Dinasti politik cenderung melemahkan demokrasi. Sebab, pola dinasti politik ini boleh dibilang tidak meniti karir politik seperti politisi lainnya. Ketika politisi yang lain, memulai karir dari bawah, mereka langsung berada dalam jajaran elit politik.
Politik dinasti, memang banyak ditentang. Sebab, konstitusi menjamin setiap orang bebas dari perlakuan diskriminatif atas dasar apa pun dan berhak mendapat perlindungan terhadap perlakuan diskriminatif. Larangan diskriminasi juga ditegaskan dalam UU No. 39 Tahun 1999 tentang Hak Asasi Manusia Pasal 3 ayat 3 yang menegaskan setiap orang berhak atas perlindungan HAM dan kebebasan dasar manusia tanpa diskriminasi.
Dinasti politik memang bukan barang baru dalam kancah perpolitikan nasional. Praktik politik dinasti masih lumrah dilakukan. Politik dinasti diartikan sebagai kekuasaan politik yang dijalankan sekelompok orang yang masih dalam hubungan keluarga, baik karena garis keturunan, hubungan darah, atau karena ada ikatan perkawinan.
Indonesia mulai membuka keran demokrasi terutama setelah tumbangnya rezim Orde Baru dalam kepemimpinan Suharto pada 1998, di mana seluruh masyarakat Indonesia bebas bersuara dan menyuarakan pendapatnya, bebas mengkritik, hingga bebas memilih dan dipilih. Keterbukaan itu membuat masyarakat punya kesempatan yang sama dalam hal meraih kekuasaan, misalnya saja lewat pemilihan kepala daerah.
Semua warga negara dari berbagai latar belakang pun dijamin haknya untuk ikut serta dalam kontestasi politik. Kesempatan itu semakin terbuka luas manakala adanya aturan tentang desentralisasi kekuasaan dan otonomi daerah. Di tengah kebebasan itu, ada satu fenomena yang dirasa janggal, namun sulit dicegah: praktik politik dinasti.
Dinasti Politik di Daerah
Dalam hal ini, dinasti politik atau kekuasaan memiliki berbagai macam bentuk, misalnya saja yang paling terkenal adalah dinasti politik Ratu Atut Chosiyah di Banten. Nama Atut ini sudah tak asing lagi di telinga publik, sayangnya ia lebih sering diingat sebagai sosok pemimpin yang lumrah mempraktikan politik dinasti. Tengok saja saat ia menjabat sebagai Gubernur Banten.
Atut tak sendiri menjalankan kekuasaannya.

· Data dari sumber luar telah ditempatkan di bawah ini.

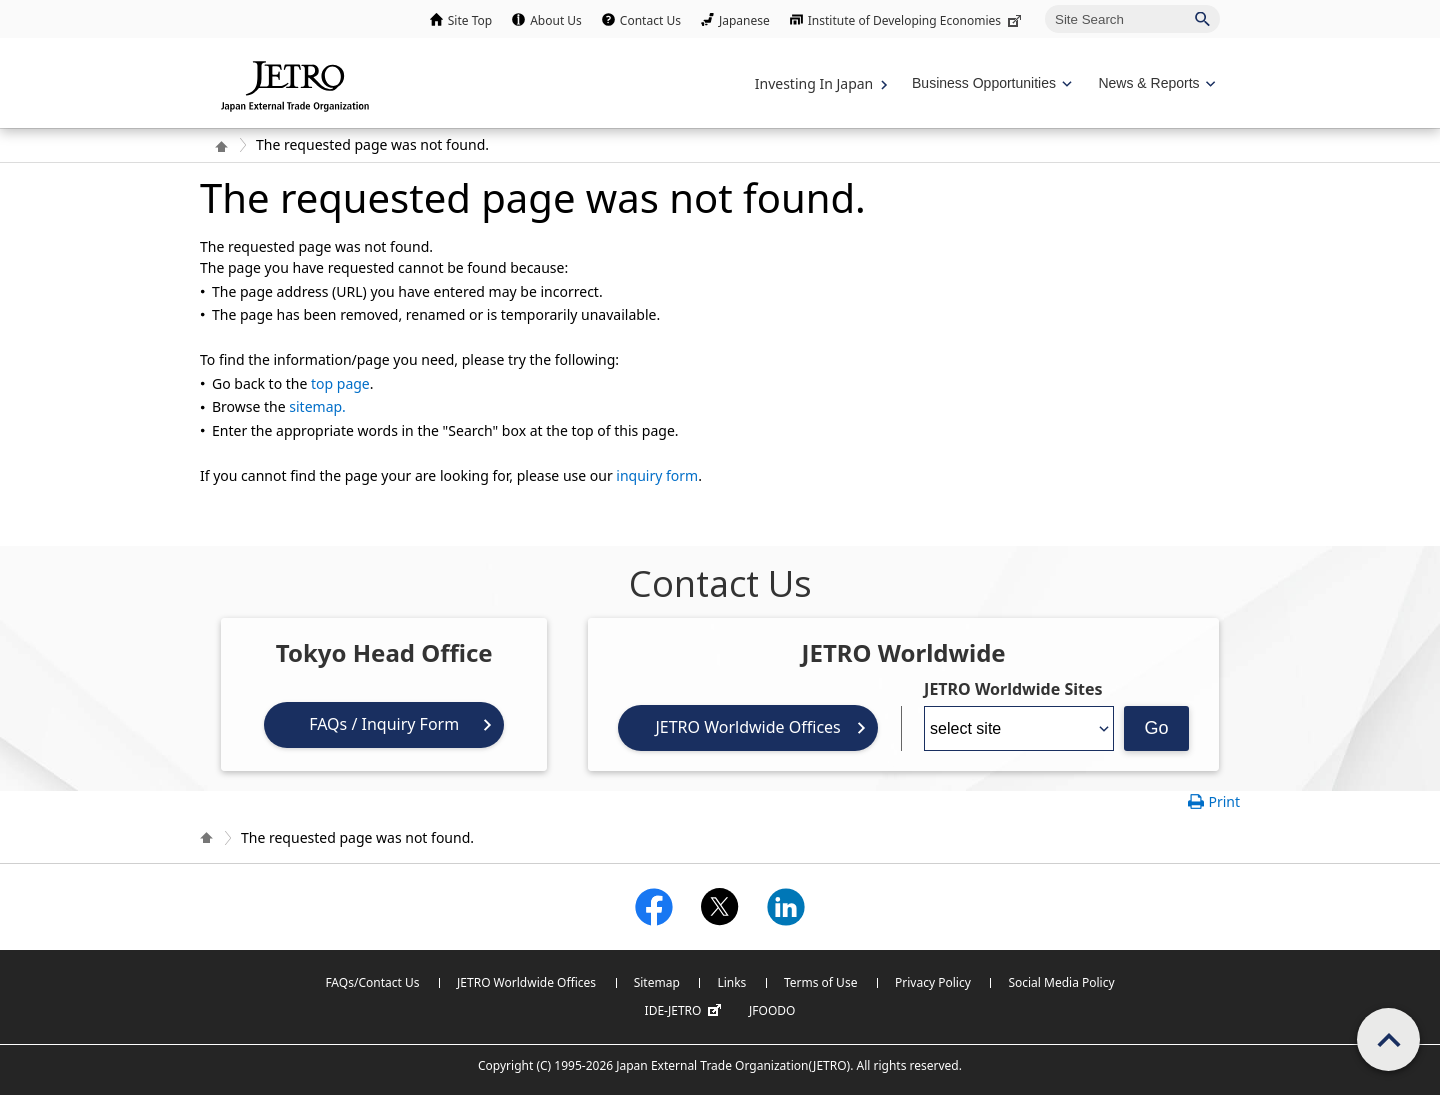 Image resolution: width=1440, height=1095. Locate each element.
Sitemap (657, 982)
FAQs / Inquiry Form (384, 724)
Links (731, 982)
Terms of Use (820, 982)
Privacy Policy (933, 982)
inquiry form (657, 475)
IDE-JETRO (686, 1011)
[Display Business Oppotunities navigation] (990, 83)
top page (340, 383)
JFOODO (772, 1010)
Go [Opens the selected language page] (1157, 728)
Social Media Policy (1061, 982)
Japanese (744, 20)
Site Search (1044, 4)
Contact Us (650, 20)
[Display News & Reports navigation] (1154, 83)
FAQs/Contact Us (372, 982)
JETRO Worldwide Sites (1013, 689)
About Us (556, 20)
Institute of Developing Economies (916, 20)
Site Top (470, 20)
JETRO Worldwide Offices (747, 727)
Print (1224, 801)
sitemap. (317, 406) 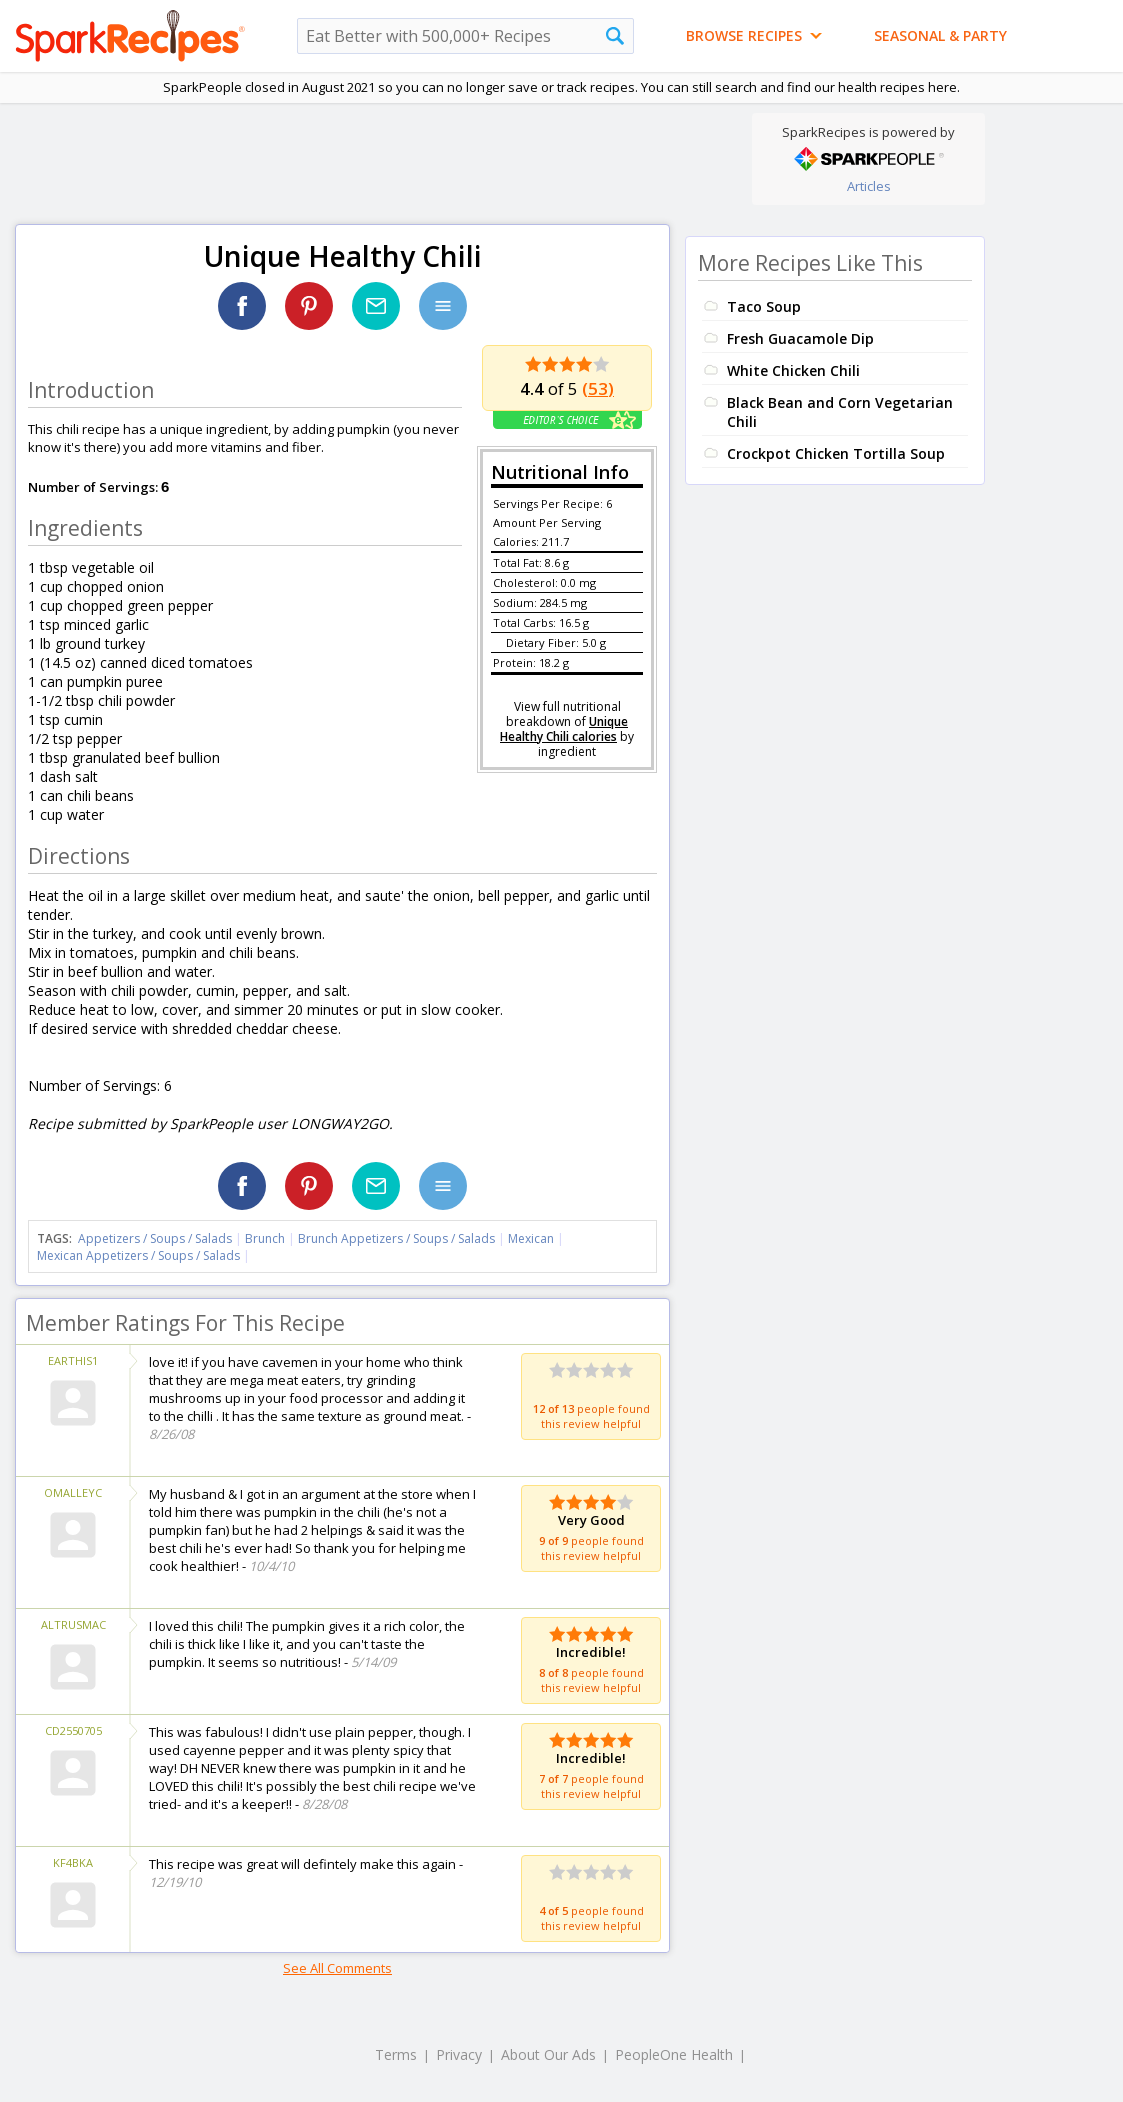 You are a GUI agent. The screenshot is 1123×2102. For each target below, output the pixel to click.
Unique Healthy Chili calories (564, 729)
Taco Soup (764, 306)
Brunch (265, 1238)
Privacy (459, 2054)
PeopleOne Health (674, 2054)
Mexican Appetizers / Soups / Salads (140, 1255)
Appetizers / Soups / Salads (156, 1238)
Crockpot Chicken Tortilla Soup (836, 453)
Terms (396, 2054)
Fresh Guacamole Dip (800, 338)
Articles (869, 186)
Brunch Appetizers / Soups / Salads (398, 1238)
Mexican (531, 1238)
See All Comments (337, 1968)
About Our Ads (548, 2054)
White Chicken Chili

Sejumlah kerabatnya menduduki sejumlah posisi strategis di instansi pemerintahan. Ada adik kandungnya bernama Ratu Tatu Chasanah, yang pernah menjabat Wakil Bupati Serang (2010-2015) dan berlanjut menjadi Bupati Serang (2016-2021). Ada pula adik tiri Atut bernama Tubagus Haerul Jaman yang pernah menjabat sebagai Wali Kota Serang (2011-2018). Ipar Atut yang cukup dikenal, Airin Rachmi Diany, menjabat sebagai Wali Kota Tangerang Selatan (2011-2021).
Dinasti Politik, Ditentang tapi Tak Dilarang
Masifnya praktik dinasti politik adalah konsekuensi logis dari proses otonomi daerah yang menuntut demokratisasi lokal. Sayangnya, hal itu tak pernah terwujud. Dalam hal ini, justru ada potensi kemunculan kondisi sebaliknya yakni oligarki yang menjadi musuh demokrasi. Kekuasaan cuma dipegang segelintir orang dan dipakai untuk keuntungan kelompoknya. Demi mewujudkan demokratisasi lokal, maka pemilihan kepala daerah langsung diupayakan.